The claimants contend that the injunction violates Rule 65 because an injunction cannot incorporate by reference the reasons for the injunction set forth in another document. The July 20 injunction stated in pertinent part that, "[f]or the reasons set forth in the Memorandum Opinion and Order of this Court filed on July 5, 2007," Gimbel and Davis were permanently enjoined from bringing: any claim, cause of action, or demand of any kind or nature whatsoever, at law or in equity, in any legal action or alternative dispute resolution proceeding, including in Arbitration No. 06 NM 001, currently pending before the Chicago Board Options Exchange, against UBSFS . . . based upon, relating to, or arising out of, in any way, Claimants' transactions, investments, or holdings (including, but not limited to, purchases, sales, exercises, and decisions to hold) in securities issued by WorldCom, as well as options or derivatives based on the value of securities issued by WorldCom, from the beginning of time until September 21, 2005, including without limitation all claims arising out of or relating to suitability, churning, the failure to supervise, violations of NASD rules, violations of federal or state securities laws, breaches of common law or statutory duties, or improper concentrations.

Rule 65 mandates that "[e]very order granting an injunction and every restraining order shall set forth the reasons for its issuance; shall be specific in terms; shall describe in reasonable detail, and not by reference to the complaint or other document, the act or acts sought to be restrained . . . ."

F. R. Civ. P. 65(d). "[U]nder Rule 65(d), an injunction must be more specific than a simple command that the defendant obey the law." Peregrine Myanmar Ltd. v. Segal, 89 F.3d 41, 51 (2d Cir. 1996). "To comply with the specificity and clarity requirements, an injunction must be specific and definite enough to apprise those within its scope of the conduct that is being proscribed." S.C. Johnson & Son, Inc. v.

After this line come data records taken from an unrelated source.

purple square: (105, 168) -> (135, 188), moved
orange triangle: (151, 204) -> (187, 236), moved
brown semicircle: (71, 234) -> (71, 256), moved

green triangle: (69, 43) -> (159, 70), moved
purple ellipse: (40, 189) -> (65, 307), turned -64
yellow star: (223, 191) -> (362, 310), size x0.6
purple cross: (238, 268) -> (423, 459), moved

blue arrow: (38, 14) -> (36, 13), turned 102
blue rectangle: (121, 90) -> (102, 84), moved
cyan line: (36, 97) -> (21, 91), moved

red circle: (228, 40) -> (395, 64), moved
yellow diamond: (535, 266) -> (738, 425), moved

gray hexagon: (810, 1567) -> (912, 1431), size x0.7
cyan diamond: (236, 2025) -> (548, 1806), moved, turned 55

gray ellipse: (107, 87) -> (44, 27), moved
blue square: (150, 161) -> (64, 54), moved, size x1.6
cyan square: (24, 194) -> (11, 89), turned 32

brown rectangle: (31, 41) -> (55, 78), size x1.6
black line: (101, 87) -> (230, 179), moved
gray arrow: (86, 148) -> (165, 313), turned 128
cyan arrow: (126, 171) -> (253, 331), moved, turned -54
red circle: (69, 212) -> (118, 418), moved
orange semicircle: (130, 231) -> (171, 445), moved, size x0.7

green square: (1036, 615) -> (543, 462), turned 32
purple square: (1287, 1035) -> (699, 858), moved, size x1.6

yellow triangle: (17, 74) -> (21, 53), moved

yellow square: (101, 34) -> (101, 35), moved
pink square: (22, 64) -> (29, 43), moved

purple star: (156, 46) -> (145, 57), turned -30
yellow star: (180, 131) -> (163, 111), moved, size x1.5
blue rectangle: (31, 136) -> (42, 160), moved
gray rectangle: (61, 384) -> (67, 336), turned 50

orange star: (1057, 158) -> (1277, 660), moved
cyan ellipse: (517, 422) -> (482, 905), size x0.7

Clorox Co., 241 F.3d 232, 240-41 (2d Cir. 2001) (citation omitted).

The July 20 Order complied with Rule 65 because it incorporated the July 5 Opinion by reference only to explain the reasons for the injunction, and not to describe the particular enjoined acts. Rule 65 is concerned with vagueness insofar as a vague injunction poses "the threat of a contempt citation for violation of an order so vague that an enjoined party may unwittingly and unintentionally transcend its bounds." Sanders v. Air Line Pilots Ass'n, Int'l, 473 F.2d 244, 247 (2d Cir. 1972) (citation omitted). The July 20 Order was clearly labeled "Permanent Injunction Order" and described, in considerable detail, the prohibited acts. There was no risk that Gimbel and Davis might risk a contempt citation for doing anything other than what was described in the Order.

Moreover, Rule 65(d) prohibits an enjoining court from describing "the act or acts sought to be restrained" "by reference to the complaint of other document." The Rule does not make a similar prohibition concerning any of its other requirements. That is, the Rule does not prohibit the court from describing "the reasons for [the injunction's] issuance" by reference to any extrinsic document. Had the drafterss of the Federal Rules of Civil Procedure intended to prohibit an explanation of the reasons for an injunction by reference to an earlier opinion, they surely could have done so.


Davis and Gimbel's motion for reconsideration is denied, and their Rule 65(d) challenge to the July 20 Order is rejected.